# EXERCISE DETAILS
Every entry is to be reproduced word for word, but the images are not.

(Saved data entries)
☆ ☆ ☆ ☆ ☆

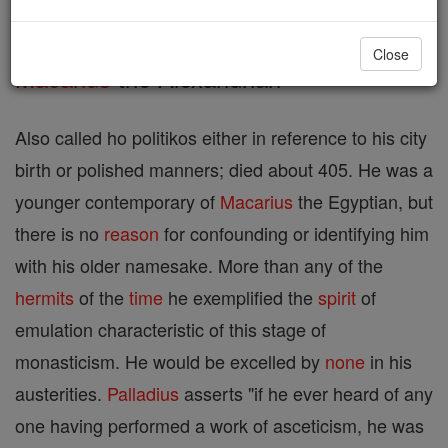
monks of the fourth century:
Close
Macarius
the Alexandrian
Also called ho politikos either in reference to his city
birth or polished manners; died about 405. He was a
younger contemporary of
Macarius
the Egyptian, but
there is no
reason
for confounding or identifying him
with his older namesake. More than any of the
hermits
of the
time
he exemplified the
spirit
of
emulation characteristic of this stage of
monasticism. He would be excelled by
none
in his
austerities.
Palladius
asserts "if he ever heard of any
one having performed a work of asceticism, he was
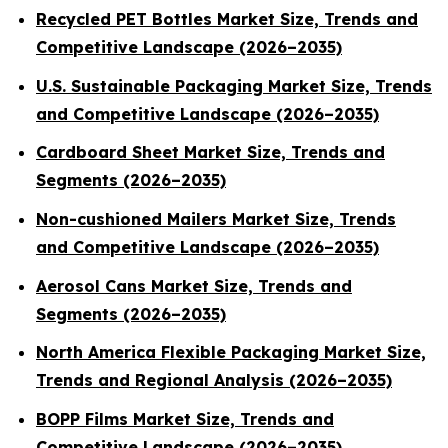
Recycled PET Bottles Market Size, Trends and
Competitive Landscape (2026–2035)
U.S. Sustainable Packaging Market Size, Trends
and Competitive Landscape (2026–2035)
Cardboard Sheet Market Size, Trends and
Segments (2026–2035)
Non-cushioned Mailers Market Size, Trends
and Competitive Landscape (2026–2035)
Aerosol Cans Market Size, Trends and
Segments (2026–2035)
North America Flexible Packaging Market Size,
Trends and Regional Analysis (2026–2035)
BOPP Films Market Size, Trends and
Competitive Landscape (2026–2035)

☆ ☆ ☆ ☆ ☆

# TASK RESPONSE
monks of the fourth century:
Close
Macarius
the Alexandrian
Also called ho politikos either in reference to his city
birth or polished manners; died about 405. He was a
younger contemporary of
Macarius
the Egyptian, but
there is no
reason
for confounding or identifying him
with his older namesake. More than any of the
hermits
of the
time
he exemplified the
spirit
of
emulation characteristic of this stage of
monasticism. He would be excelled by
none
in his
austerities.
Palladius
asserts "if he ever heard of any
one having performed a work of asceticism, he was
Recycled PET Bottles Market Size, Trends and
Competitive Landscape (2026–2035)
U.S. Sustainable Packaging Market Size, Trends
and Competitive Landscape (2026–2035)
Cardboard Sheet Market Size, Trends and
Segments (2026–2035)
Non-cushioned Mailers Market Size, Trends
and Competitive Landscape (2026–2035)
Aerosol Cans Market Size, Trends and
Segments (2026–2035)
North America Flexible Packaging Market Size,
Trends and Regional Analysis (2026–2035)
BOPP Films Market Size, Trends and
Competitive Landscape (2026–2035)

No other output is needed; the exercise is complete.